Le bijou «I don’t fit» de Victor Solf décrypté

Le bijou «I don’t fit» de Victor Solf décrypté

« Un voyage émotionnel qui nous emmène dans un pays merveilleux aux couleurs infinies et d’une beauté renversante ». On ne peut penser phrase plus juste pour décrire l’artiste et la chanson dont nous allons parler.

Victor Solf est un ancien membre du célèbre duo Her, qui célébrait la féminité et a rendu sa juste gloire à la soul music. Maintenant en solo suite au drame qui a emporté Carpentier, second membre de Her, il s’allie avec des musiciens qui comme lui, réalise la dure tâche d’allier classique et contemporain afin de réaliser des diamants bruts.

C’est le cas avec son dernier single, I don’t fit, sorti le 17 février.

L’instrumentale nous fait songer à l’univers électro rétro de Daft Punk, célèbre duo qui a par ailleurs annoncé récemment sa séparation, et aussi à la soul d’Aretha Franklin. Une touche de gospel est présente également.  Etonnant mais combo gagnant car nous sommes sous le charme. Ajouté à sa voix profonde, envoutante et sensuelle qui nous emporte dans un voyage émotionnel merveilleux et qui nous fait appuyer sur le bouton « on repeat », on ne veut plus rien entendre d’autres que ce son angélique.

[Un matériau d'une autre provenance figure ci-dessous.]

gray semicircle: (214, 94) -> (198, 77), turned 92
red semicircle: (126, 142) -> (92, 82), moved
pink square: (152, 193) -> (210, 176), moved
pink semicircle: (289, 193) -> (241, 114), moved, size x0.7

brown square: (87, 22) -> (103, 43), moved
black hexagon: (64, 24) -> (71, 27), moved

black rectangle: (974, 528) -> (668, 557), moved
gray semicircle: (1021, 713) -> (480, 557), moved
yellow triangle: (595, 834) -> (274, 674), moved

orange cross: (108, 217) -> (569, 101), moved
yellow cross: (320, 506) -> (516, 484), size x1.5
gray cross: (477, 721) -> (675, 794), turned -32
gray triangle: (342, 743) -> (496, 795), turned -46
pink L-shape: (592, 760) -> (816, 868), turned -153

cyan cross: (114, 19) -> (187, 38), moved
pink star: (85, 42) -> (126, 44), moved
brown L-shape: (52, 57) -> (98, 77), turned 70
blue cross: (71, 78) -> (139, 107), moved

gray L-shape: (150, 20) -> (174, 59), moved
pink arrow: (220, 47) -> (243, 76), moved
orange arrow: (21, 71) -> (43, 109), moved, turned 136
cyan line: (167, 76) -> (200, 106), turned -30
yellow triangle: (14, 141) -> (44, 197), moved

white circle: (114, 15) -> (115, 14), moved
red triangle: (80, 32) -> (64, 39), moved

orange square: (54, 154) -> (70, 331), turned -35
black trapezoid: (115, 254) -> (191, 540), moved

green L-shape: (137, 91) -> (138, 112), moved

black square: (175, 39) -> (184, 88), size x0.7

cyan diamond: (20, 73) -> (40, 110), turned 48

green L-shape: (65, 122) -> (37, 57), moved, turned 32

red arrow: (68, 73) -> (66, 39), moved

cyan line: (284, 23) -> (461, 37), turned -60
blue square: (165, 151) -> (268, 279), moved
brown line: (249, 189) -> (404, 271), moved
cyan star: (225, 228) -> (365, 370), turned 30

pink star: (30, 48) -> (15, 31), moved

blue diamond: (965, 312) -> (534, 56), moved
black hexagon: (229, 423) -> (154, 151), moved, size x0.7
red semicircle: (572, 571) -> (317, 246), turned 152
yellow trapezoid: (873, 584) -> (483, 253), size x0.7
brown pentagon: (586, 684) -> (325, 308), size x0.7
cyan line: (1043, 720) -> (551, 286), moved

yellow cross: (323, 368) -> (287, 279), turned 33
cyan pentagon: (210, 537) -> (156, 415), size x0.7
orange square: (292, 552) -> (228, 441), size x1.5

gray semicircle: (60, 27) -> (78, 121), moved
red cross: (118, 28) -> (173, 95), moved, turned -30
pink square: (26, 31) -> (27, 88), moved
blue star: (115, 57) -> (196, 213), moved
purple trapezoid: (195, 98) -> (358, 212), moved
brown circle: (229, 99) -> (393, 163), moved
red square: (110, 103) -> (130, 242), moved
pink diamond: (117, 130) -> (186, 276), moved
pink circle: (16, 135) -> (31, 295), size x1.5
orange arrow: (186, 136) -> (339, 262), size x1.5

Le titre I don’t fit est très significatif, représentant une volonté de s’intégrer dans un groupe ou dans la société actuelle, mais n’y parvenant pas.

« tryna change again », l’artiste fait des efforts et en a déjà fait auparavant, mais il n’y parvient pas.

« Can you hear my heart break in thousand pieces », une phrase qui résume le clip en son entièreté, de par la présence de la voiture qui symbolise un cœur qui bat plus ou moins vite et d’autre part avec la vitre qu’on voit se briser en mille morceaux.

« it feels like an earthquake ». Le changement est effrayant et difficile, il peut arriver de façon très inattendu et peut également faire beaucoup de dégâts, comme un tremblement de terre, c’est une très bonne comparaison faite par Victor Solf.

« don’t fade », vouloir faire partie d’un groupe peut provoquer la ressemblance et ainsi le manque d’originalité, et on peut « s’effacer » et se perdre en faisant ceci.

Le fait qu’à la toute fin l’artiste termine par répéter le titre du single prouve qu’il veut s’émanciper et être soi-même, puisque de toute façon il « ne s’intègre pas ».